Interior features include a fragment of a late 11th or early 12th-century round-headed arch in the south chancel wall and a formerly canopied niche to the south-east of the chancel. The late 19th century saw the addition of canopied niches to the east wall. Pointed moulded arches open into the north and south chapels and to the tall chancel arch; the south arch has trefoil panelling to its intrados, while others carry Perpendicular capitals to their shafts. Both chapels retain former canopied niches, with the north chapel example retaining original paintwork. The nave arcades feature pointed moulded arches and Perpendicular capitals to the shafts of quatrefoil piers. Similar arches lead from the north aisle to its chapel and from the south aisle to its chapel, the latter displaying trefoil panelled intrados. A tall west arch also spans the nave.

The roofs display considerable craftsmanship. The 15th-century nave has a coffered wagon roof with a coved stone cornice decorated with floral and foliated bosses. The chapels and aisles feature moulded beams with bosses to coffered ceilings; the north aisle ceiling is particularly fine, its bosses supported by angel corbels, while the south aisle ceiling is simpler, lacking bosses.
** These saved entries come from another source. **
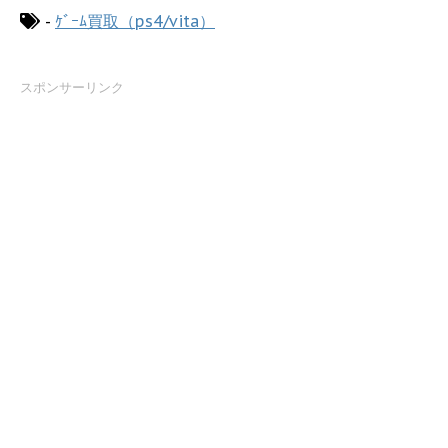
-
ｹﾞｰﾑ買取（ps4/vita）
スポンサーリンク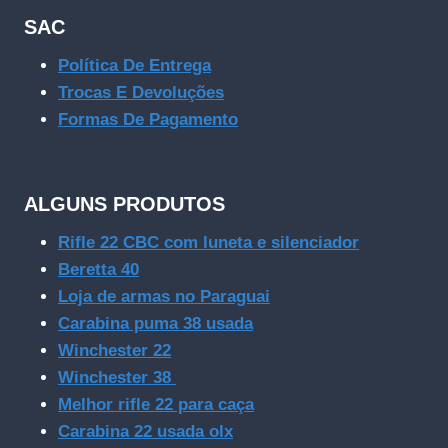
SAC
Política De Entrega
Trocas E Devoluções
Formas De Pagamento
ALGUNS PRODUTOS
Rifle 22 CBC com luneta e silenciador
Beretta 40
Loja de armas no Paraguai
Carabina puma 38 usada
Winchester 22
Winchester 38
Melhor rifle 22 para caça
Carabina 22 usada olx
The early 17th-century nave roof is a coffered design of light scantling, crowned with a coved plaster cornice ornamented with rose and floral bosses.

Fittings include a 15th-century octagonal font with quatrefoil panels and a restored cover, an 1880 pulpit, and a late 19th-century brass eagle lectern. Two early 17th-century parish chests survive in the church. The memorials are notable, particularly a monument in the north chapel to William Brewer, a physician who died in 1614. This fine work displays inscription panels between consoles supporting figures of William and his wife, flanked by their kneeling sons and daughters at prayer, all set within a Corinthian aedicule. The composition is crowned by a heraldic achievement set in a broken segmental pediment, surmounted by classical female figures and flanking obelisks.